Context and motivation: Despite sharing identical functional properties, including grid components, topology, and operational constraints, the real-world operating scenario for AI assistants presents unique challenges that may deviate from the controlled conditions of the training phase (and environment). The concept of Sim2Real captures the fundamental transition from a training environment (digital or simulation) to reality, reflecting the necessity for an AI assistant to seamlessly adapt and perform optimally in the dynamic and unpredictable conditions of a real transmission grid. This transition underscores the significance of assessing the AI assistant’s ability to generalise its learned behaviours and decision-making processes, considering the complexities and uncertainties inherent in real-world grid operations. In high-risk sectors, it is crucial to ensure that the AI assistant’s capabilities extend beyond theoretical simulations to effectively address the nuanced challenges and variations encountered in practical and operational scenarios.

 

Problem formulation: Outlines two paths for an AI assistant to manage a transmission grid. 1) In coping with real-world conditions, the AI assistant monitors grid situations, raises alerts for human intervention, and provides action recommendations, considering uncertainty from noisy and partially missing data. The human operator makes decisions based on AI suggestions, with feedback loops to continuously improve interactions and learn from realised actions. 2) When data limitations prevent full autonomy, the AI assistant alerts the human operator due to missing or poor-quality data.

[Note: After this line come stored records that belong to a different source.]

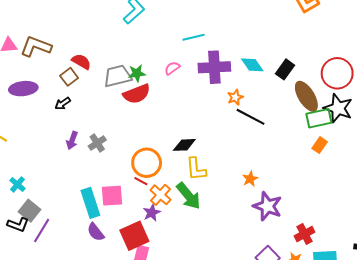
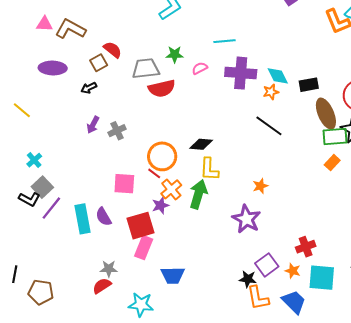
black rectangle: (285, 69) -> (309, 85), turned 36
green star: (137, 73) -> (175, 54), moved
orange star: (235, 97) -> (271, 92), moved
green arrow: (189, 196) -> (198, 194), turned -132
cyan rectangle: (90, 203) -> (82, 219), moved
purple star: (267, 206) -> (246, 219), moved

The operator can provide missing information to aid the AI in such cases.

 

Stakeholders: Transmission system operators, human operators, transmission grid users, and electricity market participants.

 

Threats and vulnerabilities: Adversarial data attacks; trust from human operators; mismatch between AI training and deployment; dependency on external systems (forecasting, SCADA measurements); human manipulation (e.g., misleading feedback, deliberately misusing the AI learning process).

 

Key benefits: Minimise operational costs; facilitate energy transition by reducing renewable energy curtailment; reduce the workload of the human operator; increase resilience to extreme (natural and man-made) events).